Words without knowledge

Photo: Alexandra, Unsplash. Photo: Alexandra, Unsplash.

At the end of the Book of Job, God shows up in a whirlwind and responds to Job: “Who is this who darkens my counsel with words without knowledge?” (Job 38:2).

This verse is a caution for us when we speak about God’s ways in the world — that, in our speaking, we trip over our words as we stumble toward God’s truths, as if we’re wandering through unfamiliar terrain in the darkness of night without a flashlight. Any guidance into divine revelations we offer each other turn out to be words without knowledge.

Twenty years ago, while on a flight to London, I read a warning in Rick Steves’ travel guide. Tourists should beware when asking locals for directions because, even if someone didn’t know the location, they’d provide a detailed account of how to get there just because they didn’t want to let the person down. They would give directions, wrong ones, instead of facing a visitor’s disappointment. They just wanted to be helpful, so they’d offer directions without knowledge.

That’s the temptation for all of us: To explain God’s ways even though we don’t know what we’re talking about. We go on with our words because we have to say something. We don’t want to let each other down. We want to be helpful, to offer some direction, some clarity, even if the truth is that we ourselves are also lost. So we offer words without knowledge, like the person who gives directions that only get the tourist all the more lost.
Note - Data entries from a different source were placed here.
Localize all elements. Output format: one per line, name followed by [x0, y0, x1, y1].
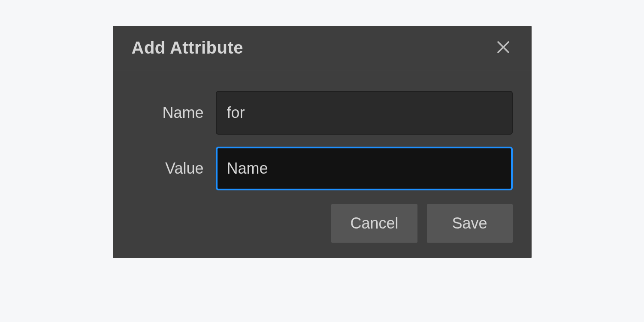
cancel-button[interactable]: Cancel	[331, 204, 417, 243]
name-input[interactable]	[216, 91, 513, 135]
dialog-header: Add Attribute	[113, 26, 532, 70]
dialog-footer: Cancel Save	[132, 202, 513, 243]
dialog-title: Add Attribute	[132, 38, 244, 57]
name-label: Name	[132, 104, 216, 122]
add-attribute-dialog: Add Attribute Name Value Cancel Sav	[113, 26, 532, 258]
value-input-wrap	[216, 147, 513, 190]
value-input[interactable]	[216, 147, 513, 190]
dialog-body: Name Value Cancel Save	[113, 70, 532, 258]
save-button[interactable]: Save	[427, 204, 513, 243]
close-icon	[496, 39, 511, 56]
name-row: Name	[132, 91, 513, 135]
value-row: Value	[132, 147, 513, 190]
value-label: Value	[132, 159, 216, 178]
close-button[interactable]	[494, 38, 513, 58]
name-input-wrap	[216, 91, 513, 135]
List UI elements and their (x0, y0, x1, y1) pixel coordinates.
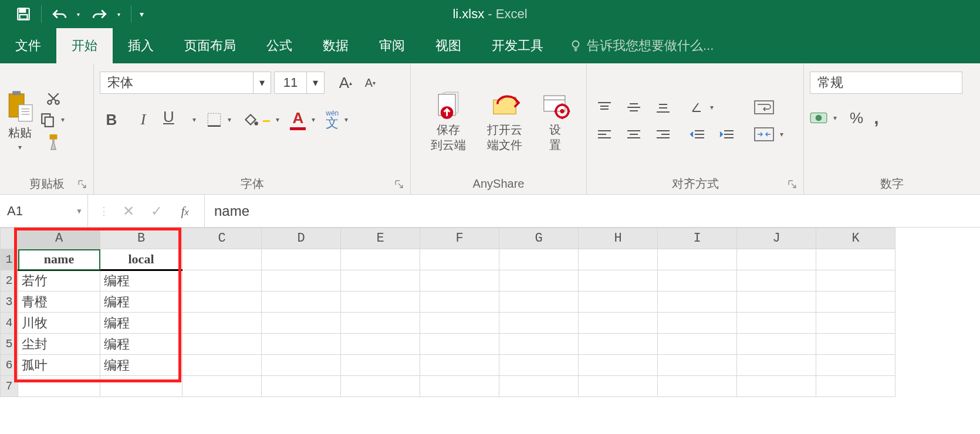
cell[interactable] (816, 334, 895, 355)
cell[interactable] (499, 313, 579, 334)
tab-home[interactable]: 开始 (56, 28, 113, 63)
cell-B4[interactable]: 编程 (100, 313, 183, 334)
col-header-K[interactable]: K (816, 228, 895, 249)
cell[interactable] (420, 355, 499, 376)
orientation-button[interactable]: ▾ (685, 97, 721, 118)
copy-button[interactable]: ▾ (40, 112, 67, 127)
redo-icon[interactable] (88, 0, 111, 28)
increase-font-button[interactable]: A▴ (334, 72, 357, 94)
col-header-H[interactable]: H (579, 228, 658, 249)
name-box[interactable]: A1 ▼ (0, 195, 88, 227)
save-icon[interactable] (12, 0, 35, 28)
cell[interactable] (420, 376, 499, 397)
align-top-button[interactable] (593, 97, 616, 118)
increase-indent-button[interactable] (715, 124, 738, 145)
cell[interactable] (579, 334, 658, 355)
cell[interactable] (658, 270, 737, 291)
accounting-format-button[interactable]: ▾ (810, 110, 839, 126)
worksheet[interactable]: A B C D E F G H I J K 1 name local 2 (0, 228, 980, 397)
cell[interactable] (262, 313, 341, 334)
undo-icon[interactable] (48, 0, 71, 28)
chevron-down-icon[interactable]: ▾ (273, 116, 282, 124)
tab-file[interactable]: 文件 (0, 28, 56, 63)
align-bottom-button[interactable] (651, 97, 675, 118)
enter-formula-button[interactable]: ✓ (148, 203, 165, 219)
save-to-cloud-button[interactable]: 保存 到云端 (422, 89, 475, 152)
font-color-button[interactable]: A ▾ (290, 109, 317, 130)
cell[interactable] (579, 313, 658, 334)
cell[interactable] (658, 334, 737, 355)
cell[interactable] (262, 291, 341, 313)
cell[interactable] (262, 249, 341, 270)
dialog-launcher-icon[interactable] (78, 180, 89, 191)
cell[interactable] (499, 270, 579, 291)
row-header-2[interactable]: 2 (1, 270, 18, 291)
cell-B6[interactable]: 编程 (100, 355, 183, 376)
border-button[interactable]: ▾ (207, 112, 234, 127)
font-name-select[interactable]: 宋体 ▾ (100, 72, 271, 94)
col-header-J[interactable]: J (737, 228, 816, 249)
cell[interactable] (420, 313, 499, 334)
cell[interactable] (499, 249, 579, 270)
cell[interactable] (262, 376, 341, 397)
tab-formulas[interactable]: 公式 (251, 28, 307, 63)
cell[interactable] (262, 334, 341, 355)
cell-A6[interactable]: 孤叶 (18, 355, 100, 376)
cell[interactable] (816, 270, 895, 291)
cell[interactable] (499, 355, 579, 376)
cell[interactable] (341, 355, 420, 376)
cell[interactable] (737, 313, 816, 334)
cell[interactable] (499, 376, 579, 397)
cell[interactable] (658, 249, 737, 270)
cell[interactable] (658, 291, 737, 313)
cell[interactable] (420, 270, 499, 291)
align-middle-button[interactable] (622, 97, 646, 118)
tab-review[interactable]: 审阅 (364, 28, 420, 63)
cell-B3[interactable]: 编程 (100, 291, 183, 313)
tab-page-layout[interactable]: 页面布局 (169, 28, 251, 63)
cell[interactable] (579, 249, 658, 270)
cell[interactable] (816, 313, 895, 334)
cell-A5[interactable]: 尘封 (18, 334, 100, 355)
cut-button[interactable] (46, 91, 61, 106)
chevron-down-icon[interactable]: ▾ (306, 72, 324, 93)
align-center-button[interactable] (622, 124, 646, 145)
redo-dropdown-icon[interactable]: ▾ (113, 11, 125, 18)
cell[interactable] (183, 355, 262, 376)
paste-button[interactable]: 粘贴 ▾ (6, 90, 34, 151)
cell[interactable] (579, 376, 658, 397)
row-header-5[interactable]: 5 (1, 334, 18, 355)
decrease-font-button[interactable]: A▾ (359, 72, 382, 94)
cell[interactable] (499, 334, 579, 355)
col-header-A[interactable]: A (18, 228, 100, 249)
cell[interactable] (18, 376, 100, 397)
chevron-down-icon[interactable]: ▾ (16, 143, 24, 151)
cell[interactable] (737, 376, 816, 397)
cell[interactable] (183, 313, 262, 334)
chevron-down-icon[interactable]: ▾ (342, 116, 350, 124)
chevron-down-icon[interactable]: ▼ (76, 207, 83, 215)
cell[interactable] (579, 355, 658, 376)
chevron-down-icon[interactable]: ▾ (253, 72, 271, 93)
dialog-launcher-icon[interactable] (788, 180, 799, 191)
cell[interactable] (420, 334, 499, 355)
fill-color-button[interactable]: ▾ (242, 111, 282, 128)
insert-function-button[interactable]: fx (176, 204, 194, 219)
cell[interactable] (341, 249, 420, 270)
chevron-down-icon[interactable]: ▾ (831, 114, 839, 122)
tab-data[interactable]: 数据 (307, 28, 364, 63)
row-header-4[interactable]: 4 (1, 313, 18, 334)
col-header-E[interactable]: E (341, 228, 420, 249)
col-header-C[interactable]: C (183, 228, 262, 249)
cell[interactable] (341, 334, 420, 355)
chevron-down-icon[interactable]: ▾ (309, 116, 317, 124)
italic-button[interactable]: I (131, 108, 155, 131)
cell[interactable] (499, 291, 579, 313)
open-cloud-file-button[interactable]: 打开云 端文件 (478, 89, 531, 152)
merge-center-button[interactable]: ▾ (749, 124, 791, 145)
decrease-indent-button[interactable] (685, 124, 709, 145)
chevron-down-icon[interactable]: ▾ (59, 116, 67, 124)
cell-A4[interactable]: 川牧 (18, 313, 100, 334)
cell[interactable] (737, 334, 816, 355)
col-header-D[interactable]: D (262, 228, 341, 249)
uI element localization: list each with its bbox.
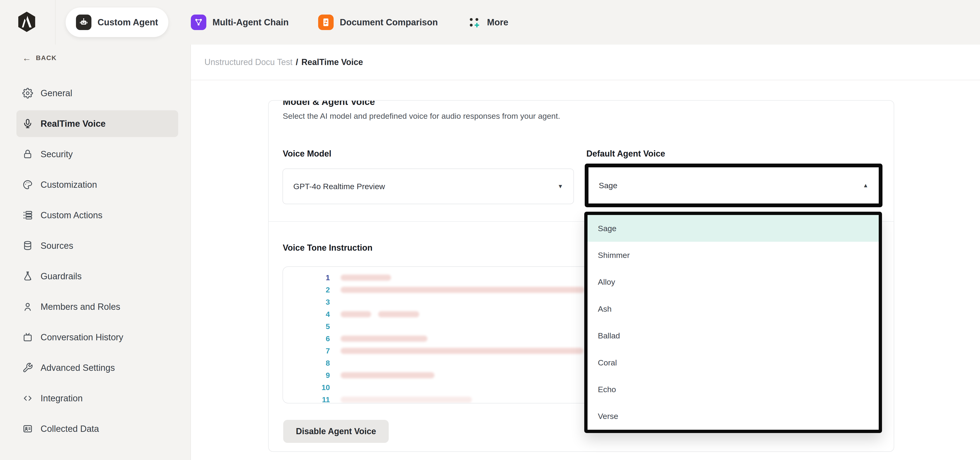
sidebar-item-label: Members and Roles bbox=[41, 302, 120, 312]
flask-icon bbox=[22, 271, 33, 282]
sidebar-item-integration[interactable]: Integration bbox=[0, 383, 190, 414]
sidebar-item-label: Advanced Settings bbox=[41, 363, 115, 373]
voice-option-label: Ballad bbox=[598, 331, 620, 340]
sidebar-item-collected-data[interactable]: Collected Data bbox=[0, 414, 190, 444]
breadcrumb-parent[interactable]: Unstructured Docu Test bbox=[204, 57, 293, 67]
code-icon bbox=[22, 393, 33, 404]
voice-option-verse[interactable]: Verse bbox=[587, 403, 879, 430]
redacted-text bbox=[340, 287, 584, 293]
default-agent-voice-select[interactable]: Sage ▲ bbox=[585, 164, 883, 207]
redacted-text bbox=[340, 348, 583, 354]
tab-label: Document Comparison bbox=[340, 18, 438, 27]
line-number: 11 bbox=[283, 394, 330, 403]
voice-option-ballad[interactable]: Ballad bbox=[587, 323, 879, 349]
line-number: 8 bbox=[283, 357, 330, 369]
sidebar-item-general[interactable]: General bbox=[0, 78, 190, 109]
line-number: 7 bbox=[283, 345, 330, 357]
sidebar-item-label: Sources bbox=[41, 241, 73, 251]
disable-agent-voice-button[interactable]: Disable Agent Voice bbox=[283, 420, 389, 443]
voice-model-label: Voice Model bbox=[283, 149, 331, 159]
voice-option-sage[interactable]: Sage bbox=[587, 215, 879, 242]
sidebar-item-label: Guardrails bbox=[41, 271, 81, 281]
sidebar-item-guardrails[interactable]: Guardrails bbox=[0, 261, 190, 291]
palette-icon bbox=[22, 179, 33, 190]
lock-icon bbox=[22, 149, 33, 160]
line-number: 2 bbox=[283, 284, 330, 296]
tab-multi-agent-chain[interactable]: Multi-Agent Chain bbox=[184, 8, 296, 37]
default-agent-voice-label: Default Agent Voice bbox=[586, 149, 665, 159]
sidebar-item-conversation-history[interactable]: Conversation History bbox=[0, 322, 190, 353]
top-tabs: Custom AgentMulti-Agent ChainDocument Co… bbox=[66, 0, 515, 45]
voice-option-label: Echo bbox=[598, 385, 616, 394]
sidebar-item-realtime-voice[interactable]: RealTime Voice bbox=[0, 109, 190, 139]
sidebar-item-custom-actions[interactable]: Custom Actions bbox=[0, 200, 190, 230]
sidebar-item-label: Collected Data bbox=[41, 424, 99, 434]
sidebar-item-members-and-roles[interactable]: Members and Roles bbox=[0, 291, 190, 322]
hexagon-logo-icon bbox=[16, 8, 38, 36]
topbar: Custom AgentMulti-Agent ChainDocument Co… bbox=[0, 0, 980, 45]
section-description: Select the AI model and predefined voice… bbox=[283, 112, 560, 121]
sidebar-nav: GeneralRealTime VoiceSecurityCustomizati… bbox=[0, 78, 190, 444]
breadcrumb-separator: / bbox=[296, 57, 298, 67]
gear-icon bbox=[22, 88, 33, 99]
redacted-text bbox=[340, 372, 434, 379]
tab-custom-agent[interactable]: Custom Agent bbox=[66, 8, 168, 37]
redacted-text bbox=[340, 397, 472, 403]
voice-options-dropdown: SageShimmerAlloyAshBalladCoralEchoVerse bbox=[584, 212, 882, 433]
line-number: 3 bbox=[283, 296, 330, 308]
voice-option-label: Coral bbox=[598, 358, 617, 367]
database-icon bbox=[22, 240, 33, 251]
tab-more[interactable]: More bbox=[460, 8, 515, 37]
tools-icon bbox=[22, 363, 33, 373]
calendar-icon bbox=[22, 332, 33, 343]
voice-option-label: Ash bbox=[598, 304, 612, 313]
sidebar-item-customization[interactable]: Customization bbox=[0, 169, 190, 200]
sidebar-item-label: Custom Actions bbox=[41, 210, 102, 220]
sidebar-item-security[interactable]: Security bbox=[0, 139, 190, 169]
voice-option-shimmer[interactable]: Shimmer bbox=[587, 242, 879, 268]
breadcrumb: Unstructured Docu Test / RealTime Voice bbox=[191, 45, 980, 80]
sidebar-item-label: Integration bbox=[41, 393, 83, 403]
default-agent-voice-value: Sage bbox=[599, 181, 617, 190]
section-title: Model & Agent Voice bbox=[283, 100, 375, 107]
redacted-text bbox=[340, 335, 427, 342]
voice-option-label: Shimmer bbox=[598, 251, 630, 260]
line-number: 9 bbox=[283, 369, 330, 382]
voice-option-ash[interactable]: Ash bbox=[587, 295, 879, 322]
sidebar-item-label: Security bbox=[41, 149, 73, 159]
actions-stack-icon bbox=[22, 210, 33, 220]
chevron-up-icon: ▲ bbox=[863, 182, 869, 189]
tab-document-comparison[interactable]: Document Comparison bbox=[311, 8, 445, 37]
id-card-icon bbox=[22, 423, 33, 434]
voice-option-label: Alloy bbox=[598, 277, 615, 287]
voice-model-select[interactable]: GPT-4o Realtime Preview ▼ bbox=[283, 169, 574, 204]
line-number: 5 bbox=[283, 320, 330, 332]
tab-label: Custom Agent bbox=[97, 18, 158, 27]
tab-label: Multi-Agent Chain bbox=[212, 18, 289, 27]
sidebar-item-sources[interactable]: Sources bbox=[0, 230, 190, 261]
voice-option-label: Sage bbox=[598, 224, 616, 233]
person-icon bbox=[22, 301, 33, 312]
sidebar-item-label: Conversation History bbox=[41, 332, 123, 342]
back-arrow-icon: ← bbox=[22, 54, 31, 62]
topbar-divider bbox=[55, 0, 56, 45]
tab-label: More bbox=[487, 18, 508, 27]
line-number: 4 bbox=[283, 308, 330, 320]
sidebar-item-label: Customization bbox=[41, 180, 97, 190]
voice-option-coral[interactable]: Coral bbox=[587, 349, 879, 376]
voice-model-value: GPT-4o Realtime Preview bbox=[293, 182, 385, 191]
microphone-icon bbox=[22, 118, 33, 129]
voice-option-alloy[interactable]: Alloy bbox=[587, 269, 879, 295]
line-number: 6 bbox=[283, 332, 330, 345]
back-button[interactable]: ← BACK bbox=[22, 54, 57, 62]
chevron-down-icon: ▼ bbox=[557, 183, 563, 190]
robot-icon bbox=[76, 14, 91, 30]
voice-option-label: Verse bbox=[598, 412, 618, 421]
breadcrumb-current: RealTime Voice bbox=[302, 57, 363, 67]
sidebar-item-advanced-settings[interactable]: Advanced Settings bbox=[0, 353, 190, 383]
redacted-text bbox=[340, 275, 391, 281]
redacted-text bbox=[378, 311, 419, 317]
line-number: 10 bbox=[283, 382, 330, 394]
app-logo[interactable] bbox=[16, 8, 38, 36]
voice-option-echo[interactable]: Echo bbox=[587, 376, 879, 403]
Job is like that tourist — disoriented, bewildered because of all he has suffered. His world has crumbled. He wanders through the rubble of a life that has been leveled. The first couple of chapters describe disasters that take away his family, his possessions and finally his health.
The rest of the book is a conversation about what God has to do with the tragedy of Job’s life. Friends talk about God. Job talks to himself about God. And God is silent.

Until the end, when God shows up in a tornado-like phenomenon, a whirlwind like the one that killed Job’s children. From the whirlwind, God confronts Job with how little he knows about the world. God’s questions expose Job’s lack of knowledge:

“Where were you when I laid the foundation of the earth?” (38:4).

“Where is the way to the dwelling of light, and where is the place of darkness?” (38:19).

“Do you know the ordinances of the heavens? Can you establish their rule on the earth?” (38:33).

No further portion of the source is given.